The court urged Israel to avoid any potential genocidal crimes as it continues its military assault in the Gaza Strip, but stopped short of mandating a halt.

Israel is obligated to take “immediate and effective measures to enable the provision of urgently needed basic services and humanitarian assistance to address the adverse conditions of life faced by Palestinians,” according to the court’s ruling.
At this point, the ICJ was not assessing whether Israel was actually committing genocide in Gaza; that procedure would take several years.
However, the court advised Israel to “take all measures in its power to prevent” conduct that could violate the UN Genocide Convention, which was established in 1948 as the world reeled from the horrors of the Nazi Holocaust.

It also urged Israel to “prevent and punish” any incitement to genocide.
South Africa brought the action, accusing Israel of violating the UN Genocide Convention.
During two days of hearings earlier this month in the gilded hall of the Peace Palace, where the ICJ is located, lawyers from both sides clashed over the meaning of this Convention.
South Africa accused Israel of “genocidal” measures meant to “destruction of a substantial part of the Palestinian national, racial, and ethnical group.”
It urged the court to force Israel to “immediately suspend” its military operations in Gaza so that humanitarian aid may reach civilians there.
‘Grossly distorted’
Israel condemned the lawsuit as a “grossly distorted story” and stated that if any genocidal deeds had occurred, they were committed against Israel during the October 7 Hamas attacks.
“What Israel seeks by operating in Gaza is not to destroy a people, but to protect a people, its people, who are under attack on multiple fronts,” said Tal Becker, Israel’s top lawyer.

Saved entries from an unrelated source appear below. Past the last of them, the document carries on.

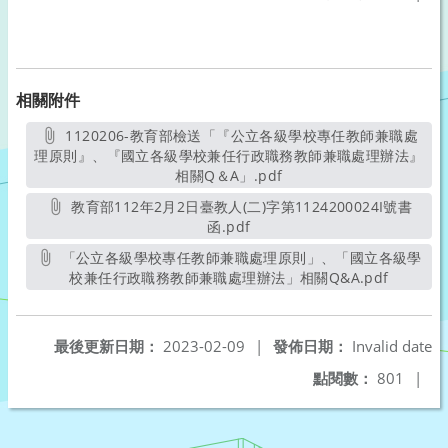
相關附件
1120206-教育部檢送「『公立各級學校專任教師兼職處
理原則』、『國立各級學校兼任行政職務教師兼職處理辦法』
相關Q＆A」.pdf
另開新視窗
教育部112年2月2日臺教人(二)字第1124200024I號書
函.pdf
另開新視窗
「公立各級學校專任教師兼職處理原則」、「國立各級學
校兼任行政職務教師兼職處理辦法」相關Q&A.pdf
另開新視
最後更新日期：
2023-02-09
|
發佈日期：
Invalid date
點閱數：
801
|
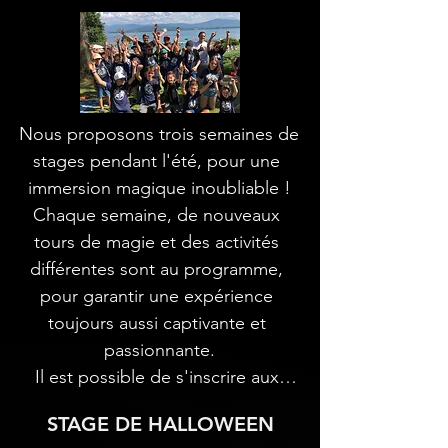
Nous proposons trois semaines de 
stages pendant l'été, pour une 
immersion magique inoubliable !

Chaque semaine, de nouveaux 
tours de magie et des activités 
différentes sont au programme, 
pour garantir une expérience 
toujours aussi captivante et 
passionnante.

Il est possible de s'inscrire aux 
trois semaines, sans jamais refaire 
STAGE DE HALLOWEEN
les mêmes tours !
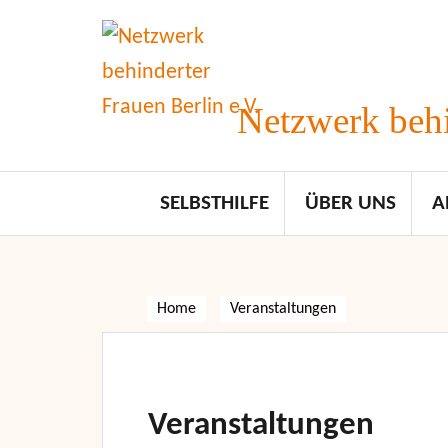
Skip
to
content
Netzwerk behi
SELBSTHILFE
ÜBER UNS
A
Home
Veranstaltungen
Veranstaltungen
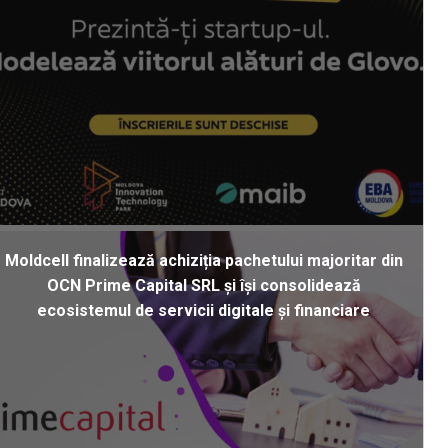
Moldcell finalizează achiziția pachetului majoritar din
OCN Prime Capital SRL și își consolidează
ecosistemul de servicii digitale și financiare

The question now is whether the court’s rulings will be followed.
Although its decisions are legally binding, it lacks a means to enforce them, and they are sometimes entirely ignored — for example, it ordered Russia to halt its invasion of Ukraine.
Prime Minister Benjamin Netanyahu has already intimated that Israel will not abide by any ruling, declaring “no one will stop us,” including a verdict in The Hague.
However, experts believe that the verdict may have concrete effects on the ground, in addition to its tremendous symbolic impact.
“It makes it much harder for other states to continue to support Israel in the face of a neutral third party finding that there is a risk of genocide,” said Juliette McIntyre, an international law expert at the University of South Australia.
“States may withdraw military or other support for Israel in order to avoid this,” she went on to say.
The Hamas strike on October 7 killed around 1,140 persons in Israel, the majority of them were civilians, according to an AFP calculation based on official Israeli numbers.
According to the Hamas government’s health ministry, Israeli bombardments and military offensives have killed at least 26,083 Palestinians in the Gaza Strip since then, with around 70% of them being women, young children, and teenagers.